Exercise 4-47 (p. 117) [6]

Let X be compressive strength in Kg/cm²; we are given that X ~ N(6000, 100^2). Here are answers using Table II on p. 653 and using R.

(a) P(X < 6250) = Φ((6250-6000)/100) = Φ(2.5) = 0.993790

> pnorm(6250, 6000, 100)
[1] 0.9937903

(b) P(5800 < X < 5900) = Φ((5900-6000)/100) - Φ((5800-6000)/100)= Φ(-1) - Φ(-2) = 0.158655 - 0.022750 = 0.135905

> pnorm(5900, 6000, 100) - pnorm(5800, 6000, 100)
[1] 0.1359051

(c) From the bottom line of Table IV on p. 656, the 5th percentile of the standard normal is -1.645, so the strength exceeded by 95% of the samples is

-1.645*100 + 6000 = 5835.5 Kg/cm²

> qnorm(.05, 6000, 100)
[1] 5835.515

Exercise 4-70 (p. 122) [6]

Let X be the number of exposed people who become ill. From the assumptions given, X ~ Bin(1000, 0.2) which is approximately N(200, 160). Here are the exact calculations and their normal approximations (with continuity correction).

(a) P(X > 225)

> 1-pbinom(225,1000,.2)
[1] 0.02311485
> 1-pnorm(225.5,200,sqrt(160))
[1] 0.02190250

(b) P(175 < X < 225)

> pbinom(225,1000,.2) - pbinom(174,1000,.2)
[1] 0.9563079
> pnorm(225.5,200,sqrt(160)) - pnorm(174.5,200,sqrt(160))
[1] 0.956195

(c) The 99th percentile is not defined exactly for a discrete distribution.

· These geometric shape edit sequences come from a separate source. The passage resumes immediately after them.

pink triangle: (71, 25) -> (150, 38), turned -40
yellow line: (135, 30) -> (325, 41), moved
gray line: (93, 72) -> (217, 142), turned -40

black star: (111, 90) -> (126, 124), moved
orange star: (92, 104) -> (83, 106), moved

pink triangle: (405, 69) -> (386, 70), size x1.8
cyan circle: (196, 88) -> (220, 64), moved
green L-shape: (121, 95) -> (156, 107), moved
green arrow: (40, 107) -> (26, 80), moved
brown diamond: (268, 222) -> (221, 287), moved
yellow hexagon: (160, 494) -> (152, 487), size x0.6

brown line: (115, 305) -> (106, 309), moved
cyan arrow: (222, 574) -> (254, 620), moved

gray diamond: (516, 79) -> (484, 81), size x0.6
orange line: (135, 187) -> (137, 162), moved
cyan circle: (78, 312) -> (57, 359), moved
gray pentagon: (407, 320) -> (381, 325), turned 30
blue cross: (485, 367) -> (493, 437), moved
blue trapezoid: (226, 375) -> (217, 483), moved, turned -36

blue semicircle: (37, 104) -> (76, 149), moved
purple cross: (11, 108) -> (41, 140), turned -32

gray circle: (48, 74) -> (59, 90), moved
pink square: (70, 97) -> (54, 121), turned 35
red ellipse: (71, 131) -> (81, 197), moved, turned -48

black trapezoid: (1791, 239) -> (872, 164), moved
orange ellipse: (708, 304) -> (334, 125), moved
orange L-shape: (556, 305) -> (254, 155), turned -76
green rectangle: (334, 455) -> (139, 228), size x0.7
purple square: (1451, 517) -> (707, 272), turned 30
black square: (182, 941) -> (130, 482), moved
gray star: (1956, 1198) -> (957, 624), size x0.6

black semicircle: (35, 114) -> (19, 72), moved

It can be found by trial and error, or as a binomial quantile using R, or approoximately as a normal quantile using R, or approximately from the normal tables. (The 99th percentile of the standard normal is 2.326, from the bottom line of Table IV on p.656.) The calculations below show that the chance that more than 230 people become ill is slightly less than 0.01, the chance that more than 229 people become ill is slightly greater than 0.01, so either 229 or 230 is an acceptable answer. Only the last calculation, using the standard normal quantile from Table IV, is suitable for hand calculation.

> qbinom(.99,1000,.2)
[1] 230
> pbinom(230,1000,.2)
[1] 0.9912482
> pbinom(229,1000,.2)
[1] 0.9892641
> qnorm(.99,200,sqrt(160)) - .5
[1] 228.9262
> qnorm(.99)
[1] 2.326348
> 200+2.326*sqrt(160) - .5
[1] 228.9218

Exercise 4-152 (p. 139) [10]

(a) For a centered 6-sigma process, the probability of not meeting specification, assuming Normality, is, in parts per million

> (pnorm(-6)+pnorm(6,low=F))*1e6
[1] 0.001973175

(b) For the same process shifted upward by 1.5 standard deviations, the probability is, in parts per million

> (pnorm(-6-1.5)+pnorm(6-1.5,low=F))*1e6
[1] 3.397673

(c) For a centered 3-sigma process, the probability of not meeting specification, assuming Normality, is, in parts per million

> (pnorm(-3)+pnorm(3,low=F))*1e6
[1] 2699.796

(d) For the same process shifted upward by 1.5 standard deviations, the probability is, in parts per million

> (pnorm(-3-1.5)+pnorm(3-1.5,low=F))*1e6
[1] 66810.6

(e) It is almost impossible for a process running at six-sigma quality to depart from specification if it is centred. Even if the mean shifts by 1.5 standard deviations the chance is only 3 parts per million. If the process were running at three-sigma quality, these probabilities would be many orders of magnitude larger.